Painting the full picture: what our statistics tell us about the labour market
On Monday we published a short blog on the linkages between the labour market statistics and estimates of population here. But there has also been interest in how our statistics describing the labour market fit together. Here Debra Leaker looks at the different figures the ONS publishes and the picture they paint.
Just before the pandemic hit, the ONS began to publish statistics showing the number of people on payroll and paying tax. Despite the cushioning provided by the furlough scheme, during the pandemic this number has fallen by over 800,000 by the end of 2020.
Some people wondered why this fall seems larger than the 570,000 drop in employment – between the start of the pandemic and the three months to November – recorded by our Labour Force Survey (LFS), which asks people about their employment status. When we look closely at the survey returns, however, we can see that in November 2020 around 280,000 people report that they are employed yet are working no hours and earning no money.
At first glance, this obviously appears strange. However, looking at the types of people responding in this way we suspect many are young, who often used to have casual shifts in bars and restaurants. Because they expect to get their shifts back once these establishments reopen, they still think of themselves as employed. However, because they are employed casually, they are not eligible to receive furlough money, or their employers may decide not to claim, so don’t appear in the PAYE tax figures. If you combine the employment fall in the LFS (570,000) and those who tell us they are employed but not being paid (280,000), it is much closer to the 800,000 employment fall seen from the tax system.

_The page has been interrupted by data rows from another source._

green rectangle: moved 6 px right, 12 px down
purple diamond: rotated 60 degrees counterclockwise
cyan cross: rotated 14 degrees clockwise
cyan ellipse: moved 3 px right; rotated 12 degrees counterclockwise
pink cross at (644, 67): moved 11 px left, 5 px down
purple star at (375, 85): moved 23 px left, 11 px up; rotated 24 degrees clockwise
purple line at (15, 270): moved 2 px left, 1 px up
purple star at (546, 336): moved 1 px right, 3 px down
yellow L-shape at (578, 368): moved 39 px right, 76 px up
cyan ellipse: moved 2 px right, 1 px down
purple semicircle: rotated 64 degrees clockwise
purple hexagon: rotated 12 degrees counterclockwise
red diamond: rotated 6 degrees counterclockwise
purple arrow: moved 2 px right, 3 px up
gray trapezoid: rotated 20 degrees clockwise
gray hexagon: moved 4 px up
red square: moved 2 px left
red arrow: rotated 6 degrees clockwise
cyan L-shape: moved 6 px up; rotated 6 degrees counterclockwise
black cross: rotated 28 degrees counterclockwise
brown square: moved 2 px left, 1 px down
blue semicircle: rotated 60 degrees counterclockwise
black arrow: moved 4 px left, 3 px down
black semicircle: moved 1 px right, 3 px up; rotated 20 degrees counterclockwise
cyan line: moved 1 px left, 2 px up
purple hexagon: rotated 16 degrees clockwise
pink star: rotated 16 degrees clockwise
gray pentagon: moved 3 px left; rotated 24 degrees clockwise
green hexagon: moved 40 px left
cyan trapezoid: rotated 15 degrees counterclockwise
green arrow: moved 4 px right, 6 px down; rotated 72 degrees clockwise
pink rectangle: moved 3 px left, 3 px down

Separately, since the start of the pandemic, we have seen around 500,000 people tell us that they have switched their status from self–employed to employed; of these, the number who had changed jobs had not increased from normal levels. While, again, this may look odd, we think there may be a simple explanation.

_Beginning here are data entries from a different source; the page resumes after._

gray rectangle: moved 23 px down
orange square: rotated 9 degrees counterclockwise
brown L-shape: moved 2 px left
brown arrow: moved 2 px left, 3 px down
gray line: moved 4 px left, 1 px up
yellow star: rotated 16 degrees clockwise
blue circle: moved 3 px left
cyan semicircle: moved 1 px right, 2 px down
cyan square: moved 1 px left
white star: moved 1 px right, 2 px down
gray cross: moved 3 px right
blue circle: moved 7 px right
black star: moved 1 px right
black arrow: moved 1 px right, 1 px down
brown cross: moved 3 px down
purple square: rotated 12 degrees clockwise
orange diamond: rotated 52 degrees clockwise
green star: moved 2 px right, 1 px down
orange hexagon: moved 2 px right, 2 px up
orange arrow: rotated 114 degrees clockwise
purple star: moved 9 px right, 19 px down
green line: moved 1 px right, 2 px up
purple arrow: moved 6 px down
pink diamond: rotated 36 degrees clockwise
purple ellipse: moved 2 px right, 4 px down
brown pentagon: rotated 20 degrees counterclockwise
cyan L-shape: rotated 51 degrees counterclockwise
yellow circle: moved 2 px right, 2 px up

We ask people to tell us whether they are self-employed or employees and the pandemic could have changed their perception of their status. These workers would previously have set up companies and therefore considered themselves self-employed. However, because they paid themselves through PAYE, once the furlough scheme was created, they realised they were able to claim, and so started describing themselves as employed. Alternatively, because people may be at home more than before we are getting different responses to when we use proxy reporting, such as when a spouse responds to the LFS on behalf of their husband or wife.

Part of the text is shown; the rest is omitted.